Les plus traditionnels ne seront pas en reste avec un "Giving
Blood" profitant de l’orchestre pour gagner en dynamique (et perdre en violence), surtout sur les passages syncopées où les cuivres apportent une lourdeur surprenante. Il en va de même pour "An Ordinary
Extinction", lourd comme une enclume à la base, qui voit toute son électronique devenir des cuivres et des vents pendant que la mélodie se jouent par les cordes, les guitares jouant plutôt des nappes sonores pour densifier l’ensemble plutôt que le mener. Preuve de l’intelligence de réarrangement allant bien au-delà de simplement caler un orchestre sur les compositions. Idem pour "Impermanence", brûlot core qui conserve ici toute sa violence (Sam partage le chant avec Josh Middleton pour l’occasion) tout en intégrant des cuivres presque jazzy. Le break se veut toujours aussi brutal, renforcé par l’intensité de percussions qui donnent presque un esprit de fin du monde.

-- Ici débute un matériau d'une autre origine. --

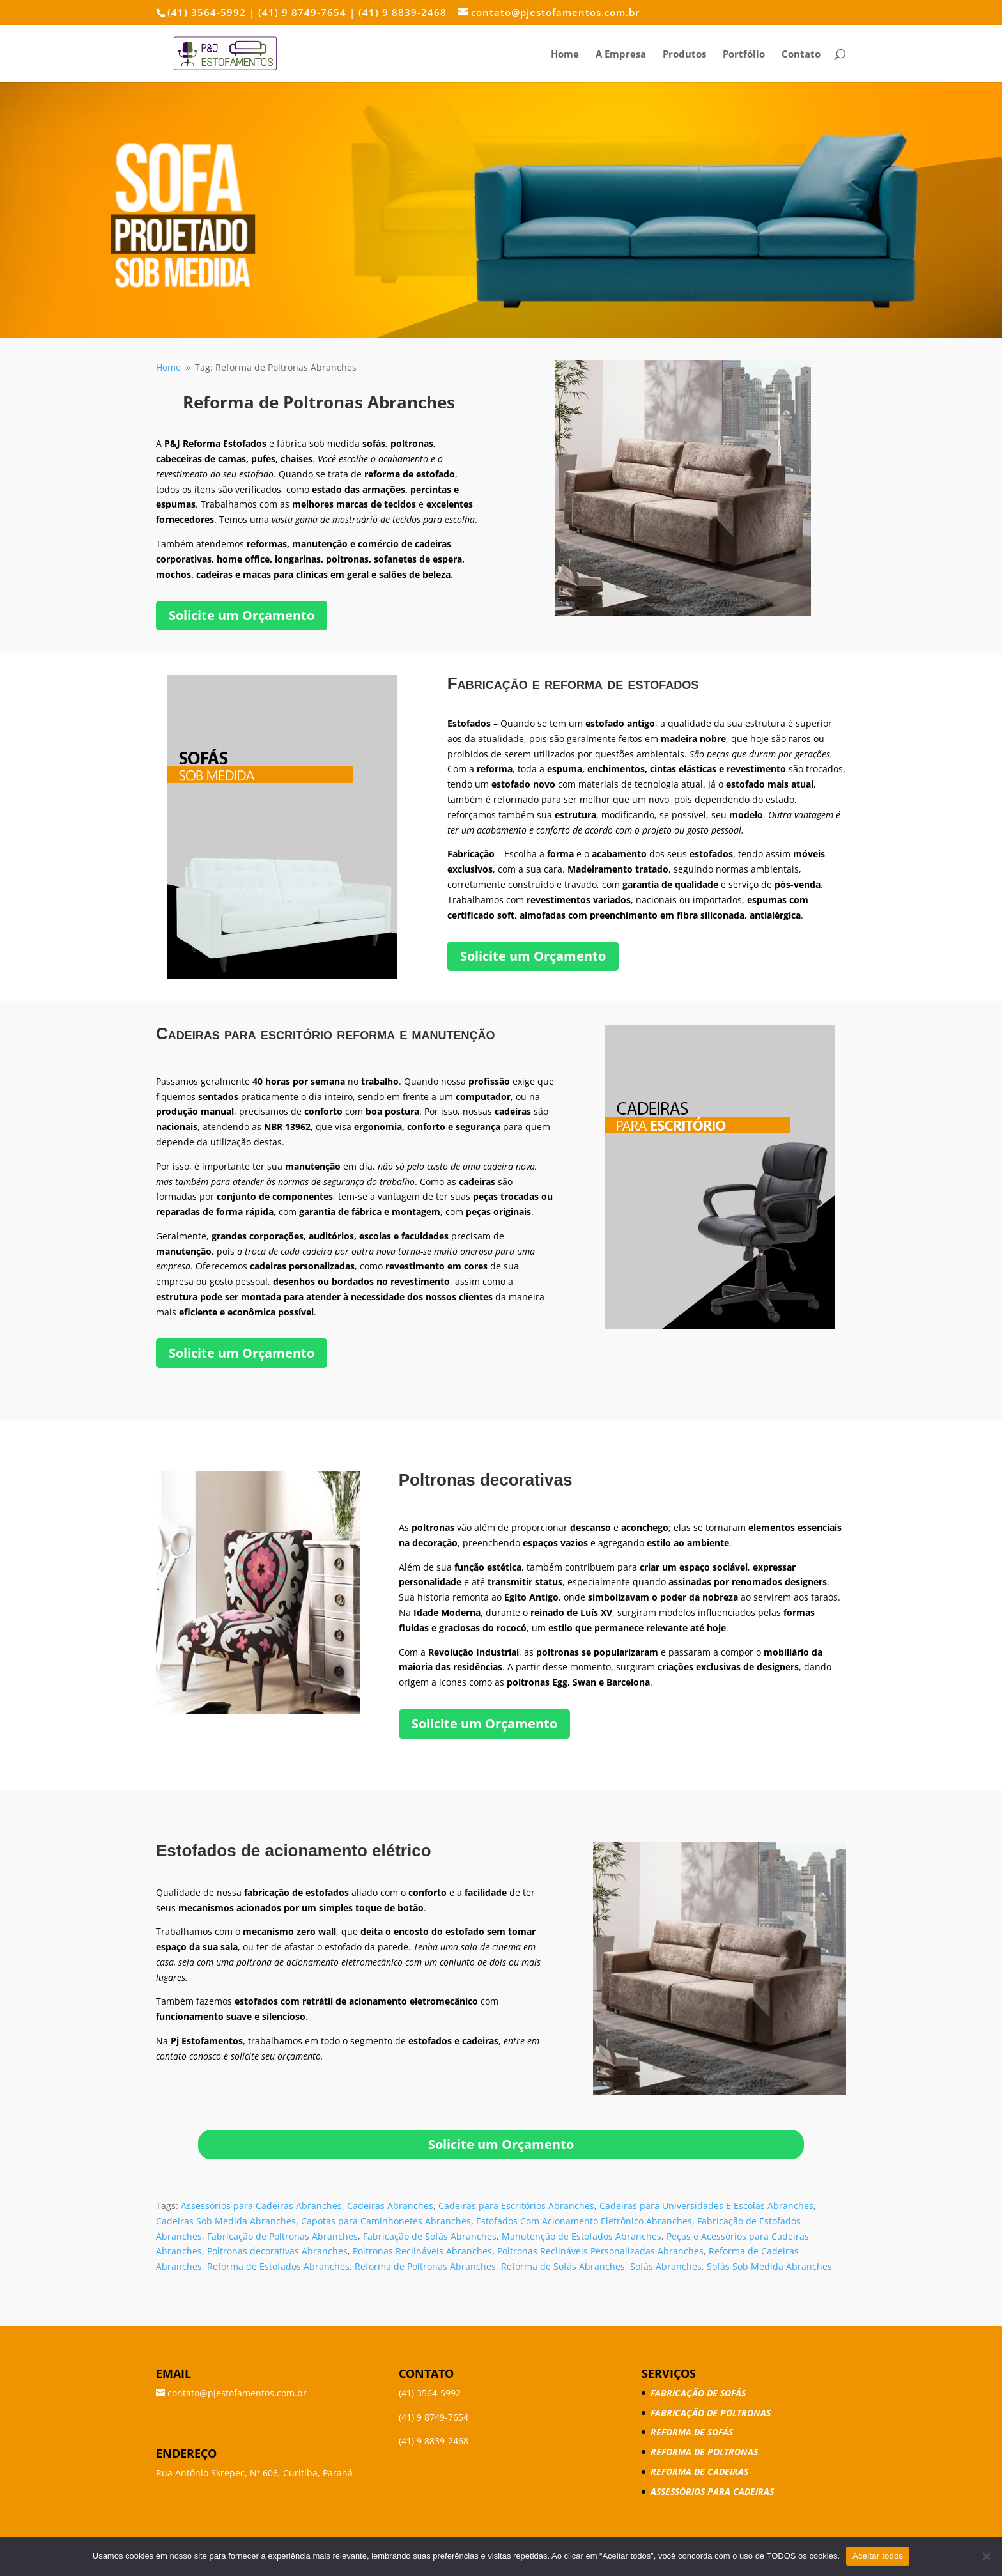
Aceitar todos (877, 2556)
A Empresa (621, 54)
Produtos (684, 54)
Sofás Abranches (666, 2266)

Globalement, il n’y a aucun titre qui souffre réellement de la comparaison tant l’émotion qui s’en dégage est différente. Il reste évidemment la qualité intrinsèque du titre, mais le côté urgent et nerveux d’un "Animals" (et son break électronique digne d’un Zimmer) développe ici une sensibilité presque charnelle, comme si nous regardions une image du passé en sépia plutôt qu’étions dans le feu de l’action.
Il est évident que ce "
Live at Abbey
Road" restera une œuvre particulière dans la carrière des anglais, qui n’auraient probablement pas eu l’opportunité de faire ça sans la pandémie. Il est une relecture différente, un angle de vue transverse d’un même prisme pour prouver qu’un bon album reste un bon album sous différentes formules. L’humeur et l’état d’esprit du moment choisiront la version que vous désirez.
Je n'avais pas spécialement apprécié l'album, mais cette version me plaît énormément. L'orchestre est vraiment top!